*** INFORMATION ***

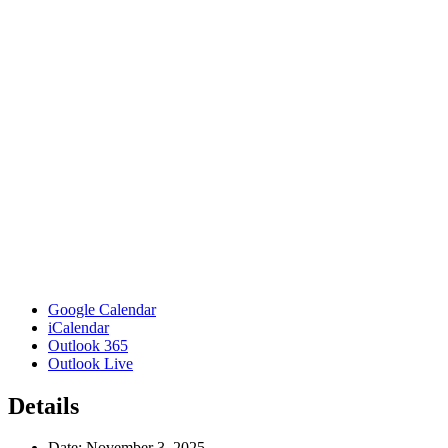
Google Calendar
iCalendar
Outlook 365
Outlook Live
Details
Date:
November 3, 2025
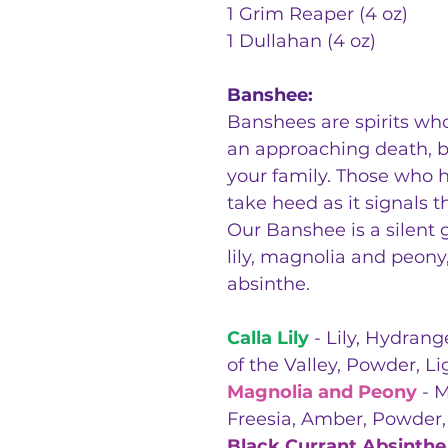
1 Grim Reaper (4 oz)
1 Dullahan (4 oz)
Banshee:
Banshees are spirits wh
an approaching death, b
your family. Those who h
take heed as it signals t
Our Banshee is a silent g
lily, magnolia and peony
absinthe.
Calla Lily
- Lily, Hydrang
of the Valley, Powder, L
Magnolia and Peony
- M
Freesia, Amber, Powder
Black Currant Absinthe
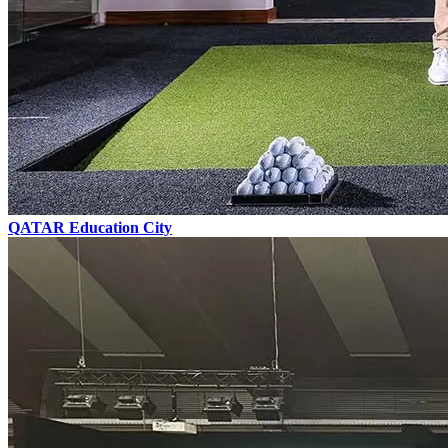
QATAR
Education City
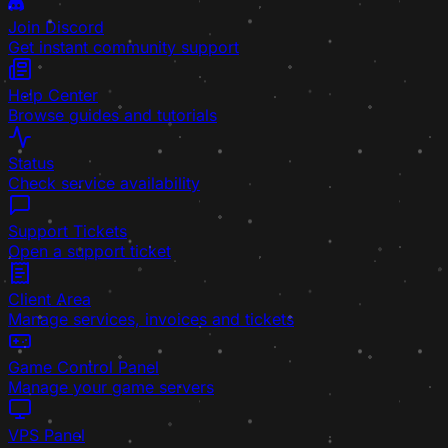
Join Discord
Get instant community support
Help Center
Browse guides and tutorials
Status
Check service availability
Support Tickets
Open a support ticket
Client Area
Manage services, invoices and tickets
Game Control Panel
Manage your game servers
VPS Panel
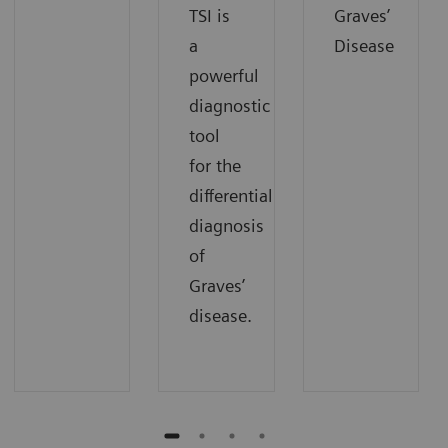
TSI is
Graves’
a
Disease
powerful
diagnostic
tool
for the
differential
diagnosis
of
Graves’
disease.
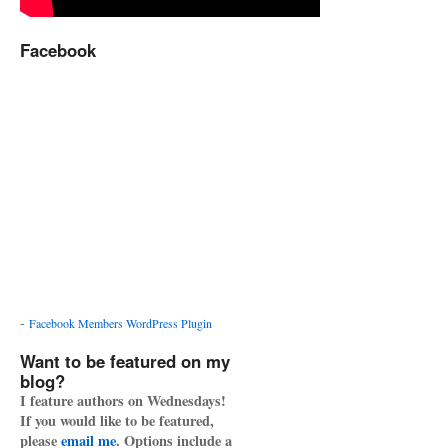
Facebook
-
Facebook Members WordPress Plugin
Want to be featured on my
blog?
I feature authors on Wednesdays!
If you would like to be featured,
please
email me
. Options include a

*** End of INFORMATION ***
*** INFORMATION ***

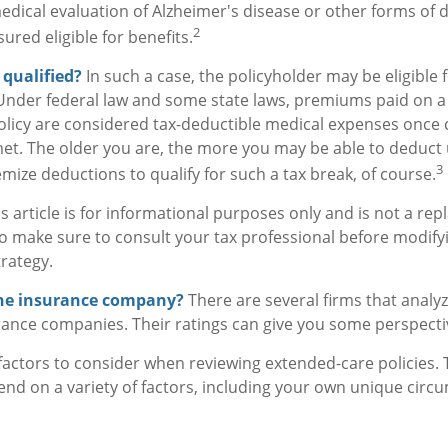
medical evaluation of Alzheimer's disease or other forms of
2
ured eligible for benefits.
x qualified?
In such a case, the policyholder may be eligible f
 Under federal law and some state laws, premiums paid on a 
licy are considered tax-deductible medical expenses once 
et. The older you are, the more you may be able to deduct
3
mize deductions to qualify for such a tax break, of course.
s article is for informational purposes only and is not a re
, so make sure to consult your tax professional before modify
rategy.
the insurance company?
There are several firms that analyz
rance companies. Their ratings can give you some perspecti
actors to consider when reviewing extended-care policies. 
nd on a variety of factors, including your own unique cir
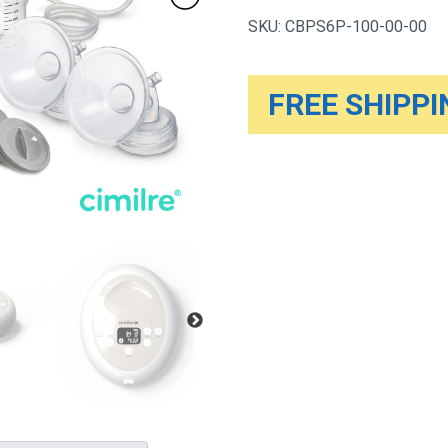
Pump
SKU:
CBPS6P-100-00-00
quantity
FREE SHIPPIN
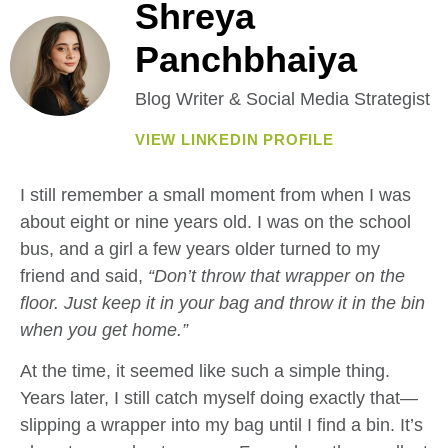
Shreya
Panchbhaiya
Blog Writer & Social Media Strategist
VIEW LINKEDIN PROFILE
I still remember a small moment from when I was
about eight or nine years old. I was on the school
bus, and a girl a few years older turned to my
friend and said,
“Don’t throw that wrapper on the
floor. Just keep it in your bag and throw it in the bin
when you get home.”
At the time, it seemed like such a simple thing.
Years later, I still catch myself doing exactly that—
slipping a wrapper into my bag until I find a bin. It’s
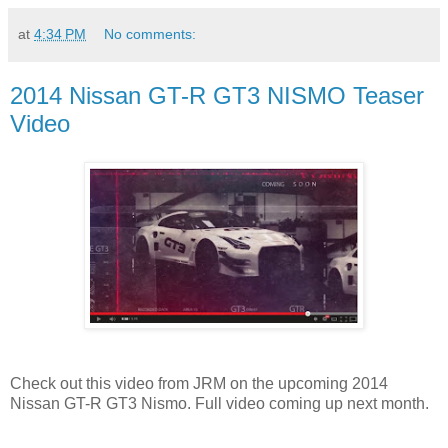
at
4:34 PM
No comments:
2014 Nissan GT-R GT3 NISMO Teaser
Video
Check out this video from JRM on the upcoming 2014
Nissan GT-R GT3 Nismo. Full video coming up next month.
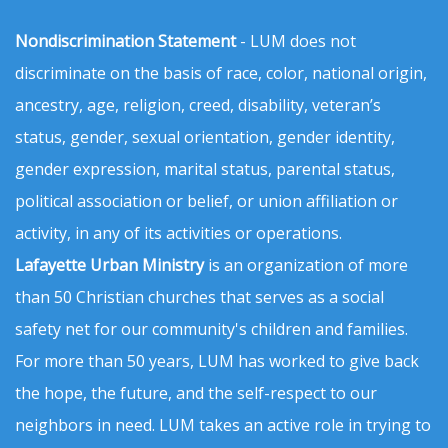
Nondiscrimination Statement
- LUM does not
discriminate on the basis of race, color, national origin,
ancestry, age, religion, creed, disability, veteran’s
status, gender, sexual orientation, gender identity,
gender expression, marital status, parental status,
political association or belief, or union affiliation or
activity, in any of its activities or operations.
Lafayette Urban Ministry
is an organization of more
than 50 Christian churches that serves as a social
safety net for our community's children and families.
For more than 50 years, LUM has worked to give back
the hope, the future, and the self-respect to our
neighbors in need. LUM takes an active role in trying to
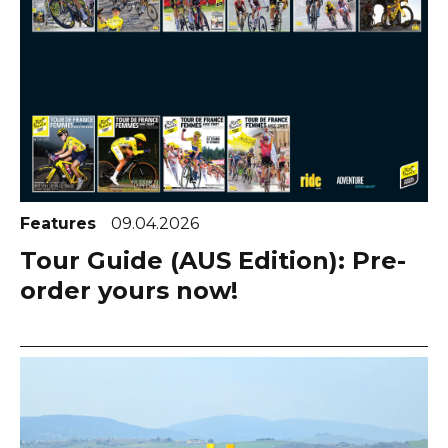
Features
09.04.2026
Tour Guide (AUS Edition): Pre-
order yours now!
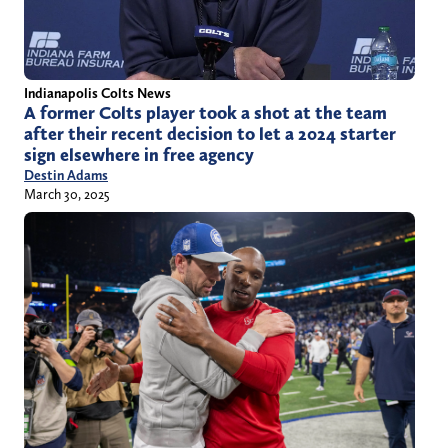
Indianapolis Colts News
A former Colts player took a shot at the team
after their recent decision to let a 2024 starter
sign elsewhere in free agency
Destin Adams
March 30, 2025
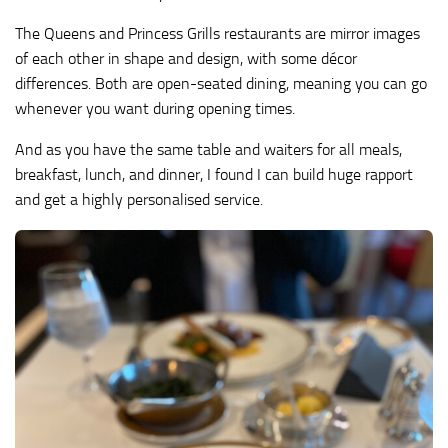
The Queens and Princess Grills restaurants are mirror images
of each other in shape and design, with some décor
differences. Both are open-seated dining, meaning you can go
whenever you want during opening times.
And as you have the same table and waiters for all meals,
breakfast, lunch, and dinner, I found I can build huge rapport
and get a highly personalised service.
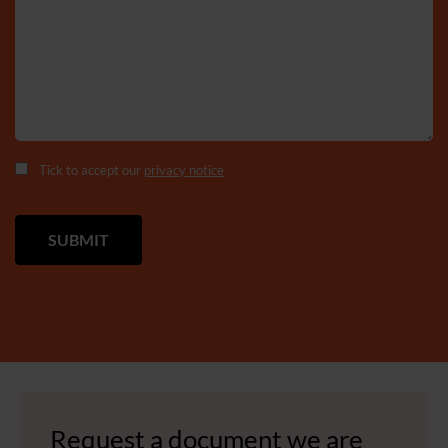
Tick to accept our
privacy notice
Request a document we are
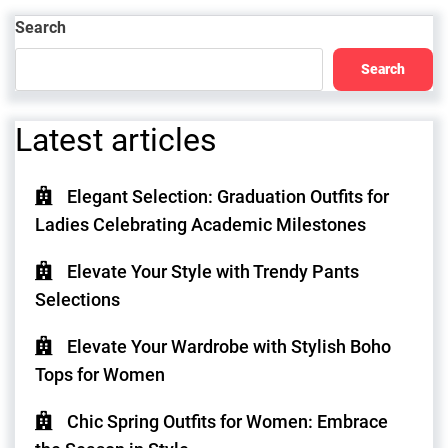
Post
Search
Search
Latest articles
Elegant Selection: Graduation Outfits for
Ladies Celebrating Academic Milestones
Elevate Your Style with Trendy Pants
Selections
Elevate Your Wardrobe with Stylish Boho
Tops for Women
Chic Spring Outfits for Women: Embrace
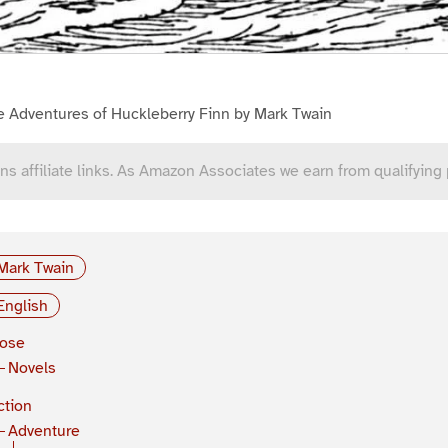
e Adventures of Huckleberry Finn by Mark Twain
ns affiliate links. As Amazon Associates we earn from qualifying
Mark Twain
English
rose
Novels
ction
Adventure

*** End of INFORMATION ***

PROBLEM REQUIREMENTS ▸
Search the entries for the word "Outfits", then gather every line that has it.

TASK ANSWER ▸
Elegant Selection: Graduation Outfits for
Chic Spring Outfits for Women: Embrace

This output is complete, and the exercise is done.